By the time they finally reached the restaurant, they'd already been sidetracked by three shoe shops and a discount clothing outlet, and the afternoon promised to be everything Marcus had worried about.
Wrapped up in her robe, hair wrapped in its own towel, Shawna shuffled into the kitchen stood on top of her slippers to find Marcus hunched over something at the table.
"Is the kettle boiled?" she asked, quietly, getting a distracted nod in response. "Is there any chance of a cup of tea?"
"Not for me, thanks." He muttered, reaching across to a toolkit he had open and taking a different tool before going back to his work.
"Honey, my nails are wet, could you... please..." she punctuated the request by leaning over the table, letting her robe droop open enticingly to catch his attention. "What is that?" she finally demanded, when the ploy had no effect, and he finally sat up, pushing himself back from the table slightly.
"I have absolutely no idea." He admitted, putting the cover back on his modelling knife before putting it down. "I thought it was some strange sort of slug or something, at first. I found it by the washing machine."
Shawna settled herself, leaning significantly to stare past him at the cupboard where the tea was kept, and he turned to make a start.
"You picked it up, thinking it was a slug?" she wondered.
"No, I'd ruled that out by then — it's not an animal at all."
"So what is it?"
"I'm not sure. It's kind of like those gel wrist-rests you get for a computer keyboard, but there's no backing for it."
"And why, exactly, did you cut it open?" she stared down at the pieces for a moment.
"I couldn't work out what it was from the outside, I thought there might be a clue inside." He returned to the table with her tea, settling himself back into his chair.

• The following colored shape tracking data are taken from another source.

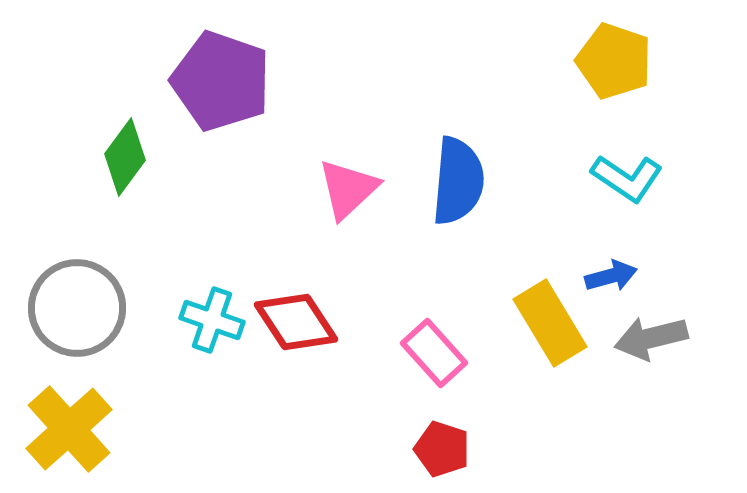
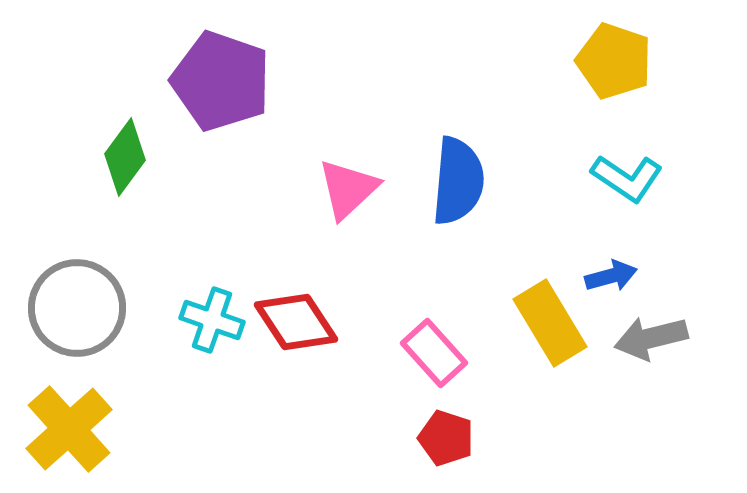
red pentagon: moved 4 px right, 11 px up
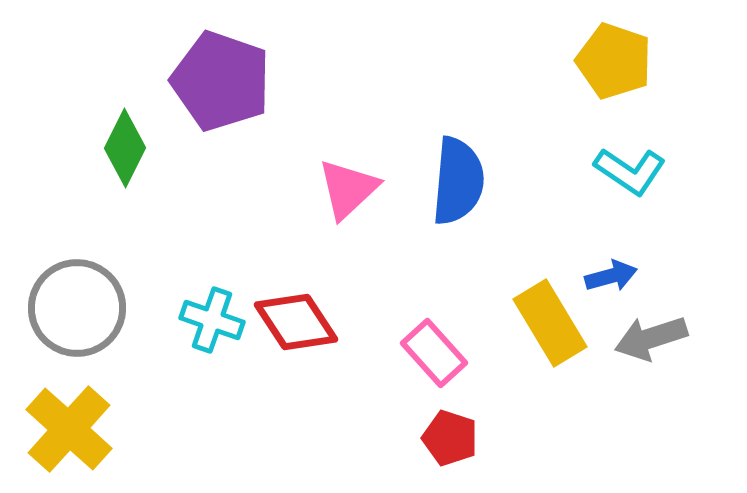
green diamond: moved 9 px up; rotated 10 degrees counterclockwise
cyan L-shape: moved 3 px right, 7 px up
gray arrow: rotated 4 degrees counterclockwise
yellow cross: rotated 6 degrees counterclockwise
red pentagon: moved 4 px right
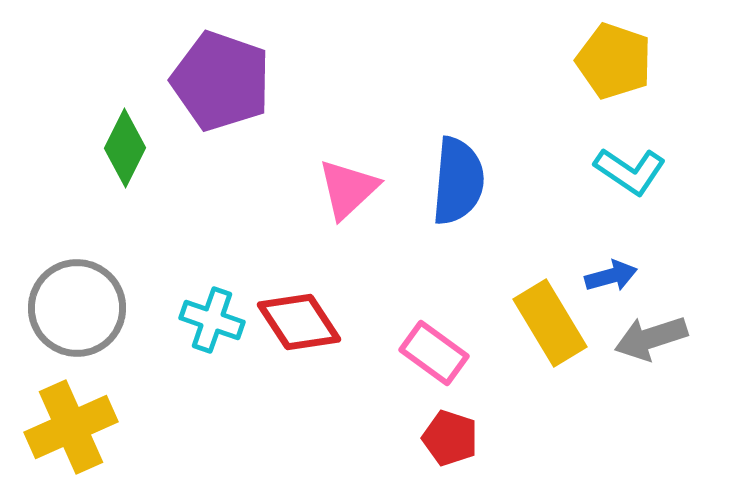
red diamond: moved 3 px right
pink rectangle: rotated 12 degrees counterclockwise
yellow cross: moved 2 px right, 2 px up; rotated 24 degrees clockwise
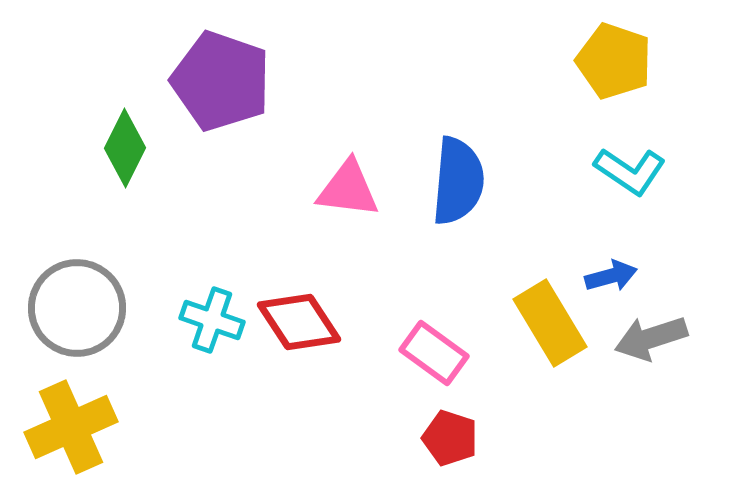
pink triangle: rotated 50 degrees clockwise
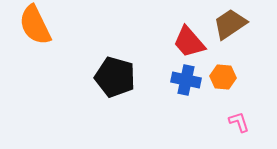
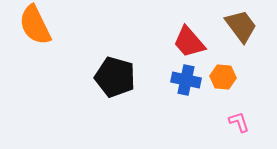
brown trapezoid: moved 11 px right, 2 px down; rotated 87 degrees clockwise
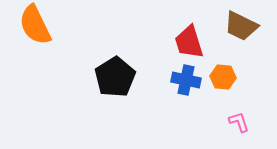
brown trapezoid: rotated 153 degrees clockwise
red trapezoid: rotated 24 degrees clockwise
black pentagon: rotated 24 degrees clockwise
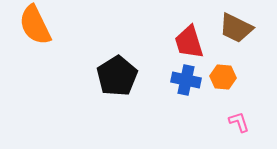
brown trapezoid: moved 5 px left, 2 px down
black pentagon: moved 2 px right, 1 px up
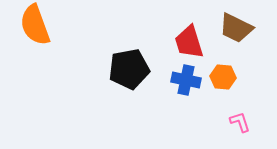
orange semicircle: rotated 6 degrees clockwise
black pentagon: moved 12 px right, 7 px up; rotated 21 degrees clockwise
pink L-shape: moved 1 px right
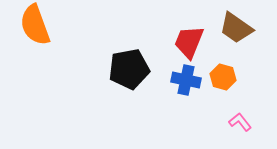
brown trapezoid: rotated 9 degrees clockwise
red trapezoid: rotated 39 degrees clockwise
orange hexagon: rotated 10 degrees clockwise
pink L-shape: rotated 20 degrees counterclockwise
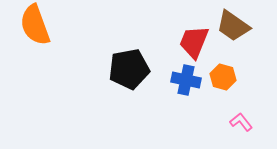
brown trapezoid: moved 3 px left, 2 px up
red trapezoid: moved 5 px right
pink L-shape: moved 1 px right
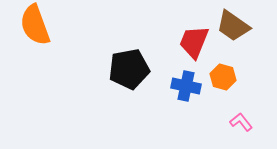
blue cross: moved 6 px down
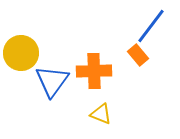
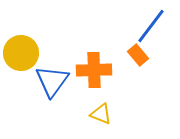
orange cross: moved 1 px up
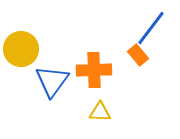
blue line: moved 2 px down
yellow circle: moved 4 px up
yellow triangle: moved 1 px left, 2 px up; rotated 20 degrees counterclockwise
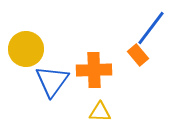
yellow circle: moved 5 px right
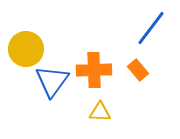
orange rectangle: moved 15 px down
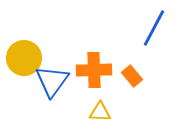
blue line: moved 3 px right; rotated 9 degrees counterclockwise
yellow circle: moved 2 px left, 9 px down
orange rectangle: moved 6 px left, 6 px down
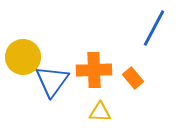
yellow circle: moved 1 px left, 1 px up
orange rectangle: moved 1 px right, 2 px down
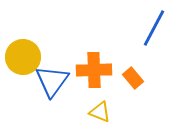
yellow triangle: rotated 20 degrees clockwise
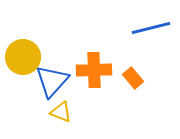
blue line: moved 3 px left; rotated 48 degrees clockwise
blue triangle: rotated 6 degrees clockwise
yellow triangle: moved 39 px left
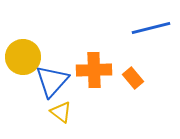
yellow triangle: rotated 15 degrees clockwise
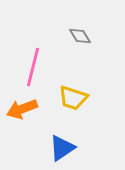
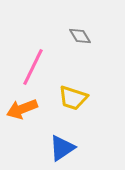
pink line: rotated 12 degrees clockwise
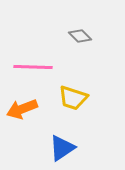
gray diamond: rotated 15 degrees counterclockwise
pink line: rotated 66 degrees clockwise
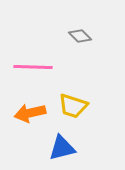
yellow trapezoid: moved 8 px down
orange arrow: moved 8 px right, 4 px down; rotated 8 degrees clockwise
blue triangle: rotated 20 degrees clockwise
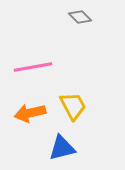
gray diamond: moved 19 px up
pink line: rotated 12 degrees counterclockwise
yellow trapezoid: rotated 136 degrees counterclockwise
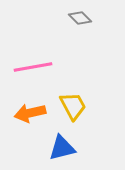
gray diamond: moved 1 px down
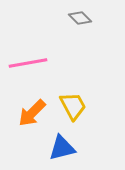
pink line: moved 5 px left, 4 px up
orange arrow: moved 2 px right; rotated 32 degrees counterclockwise
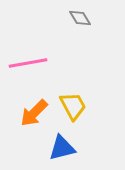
gray diamond: rotated 15 degrees clockwise
orange arrow: moved 2 px right
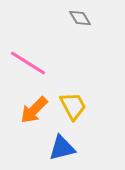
pink line: rotated 42 degrees clockwise
orange arrow: moved 3 px up
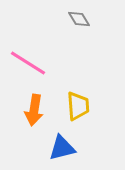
gray diamond: moved 1 px left, 1 px down
yellow trapezoid: moved 5 px right; rotated 24 degrees clockwise
orange arrow: rotated 36 degrees counterclockwise
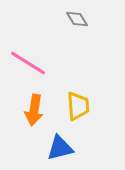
gray diamond: moved 2 px left
blue triangle: moved 2 px left
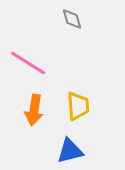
gray diamond: moved 5 px left; rotated 15 degrees clockwise
blue triangle: moved 10 px right, 3 px down
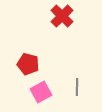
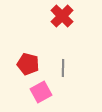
gray line: moved 14 px left, 19 px up
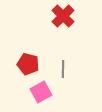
red cross: moved 1 px right
gray line: moved 1 px down
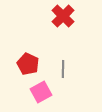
red pentagon: rotated 10 degrees clockwise
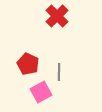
red cross: moved 6 px left
gray line: moved 4 px left, 3 px down
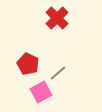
red cross: moved 2 px down
gray line: moved 1 px left, 1 px down; rotated 48 degrees clockwise
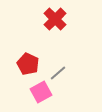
red cross: moved 2 px left, 1 px down
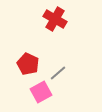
red cross: rotated 15 degrees counterclockwise
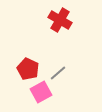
red cross: moved 5 px right, 1 px down
red pentagon: moved 5 px down
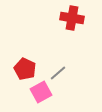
red cross: moved 12 px right, 2 px up; rotated 20 degrees counterclockwise
red pentagon: moved 3 px left
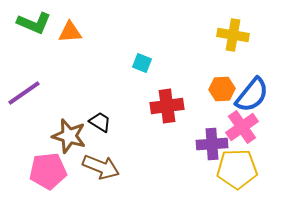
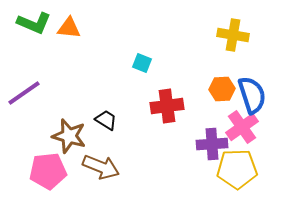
orange triangle: moved 1 px left, 4 px up; rotated 10 degrees clockwise
blue semicircle: rotated 57 degrees counterclockwise
black trapezoid: moved 6 px right, 2 px up
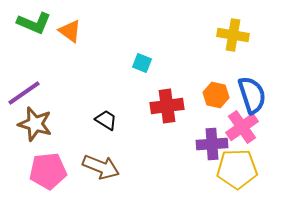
orange triangle: moved 1 px right, 3 px down; rotated 30 degrees clockwise
orange hexagon: moved 6 px left, 6 px down; rotated 15 degrees clockwise
brown star: moved 34 px left, 12 px up
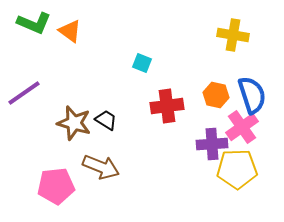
brown star: moved 39 px right, 1 px up
pink pentagon: moved 8 px right, 15 px down
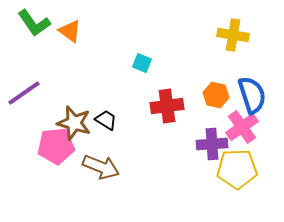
green L-shape: rotated 32 degrees clockwise
pink pentagon: moved 40 px up
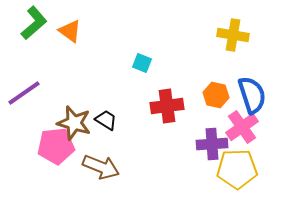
green L-shape: rotated 96 degrees counterclockwise
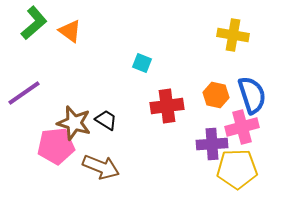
pink cross: rotated 20 degrees clockwise
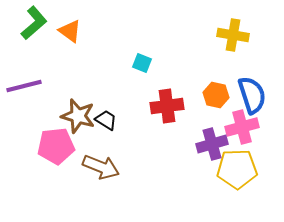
purple line: moved 7 px up; rotated 21 degrees clockwise
brown star: moved 4 px right, 7 px up
purple cross: rotated 12 degrees counterclockwise
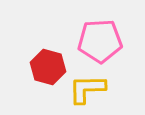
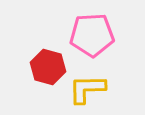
pink pentagon: moved 8 px left, 6 px up
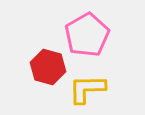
pink pentagon: moved 5 px left; rotated 27 degrees counterclockwise
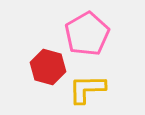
pink pentagon: moved 1 px up
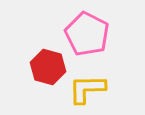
pink pentagon: rotated 15 degrees counterclockwise
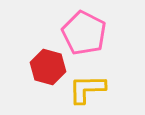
pink pentagon: moved 3 px left, 1 px up
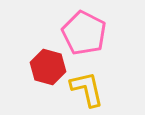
yellow L-shape: rotated 78 degrees clockwise
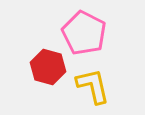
yellow L-shape: moved 6 px right, 3 px up
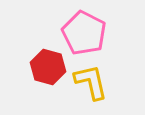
yellow L-shape: moved 2 px left, 4 px up
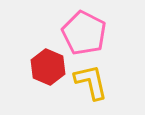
red hexagon: rotated 8 degrees clockwise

"What did it look like, originally?"
"Like this..." he pushed some of small, jelly-like slivers back into the slit in the plastic cover and turned it over.
"It's a chicken fillet." Shawna blurted, suddenly realising.
"A what?"
"Ah... Oh." She found herself giggling, gently, wondering how to phrase her answer when Hope leant in.
"Hey, Shawna, have you seen..." Her eyes went to the table, and she frowned slightly. "What are you doing with my... erm..." she flushed slightly, looking over at Marcus, then stepped in to snatch it off the table, squeezing the slivers through her fingers and all over the floor. "What the hell did you do?" she finally managed.
"I cut it open." Marcus answered, then caught Shawna's warning stare, but it was too late. "I... I was wondering what it was. Shawna says it's a chicken fillet."
"Is that what they call them down your way?" she slumped a little, squeezing even more of the filling out between her fingers.
"They called them Dorises at school." She admitted, "and I'm not sure the women in Stornoway even have a name for them, they're probably considered sinful."
"What is it?" Marcus finally managed, when it became clear the two women had fallen silent: Hope in introspection, and Shawna caught between embaressment and humour.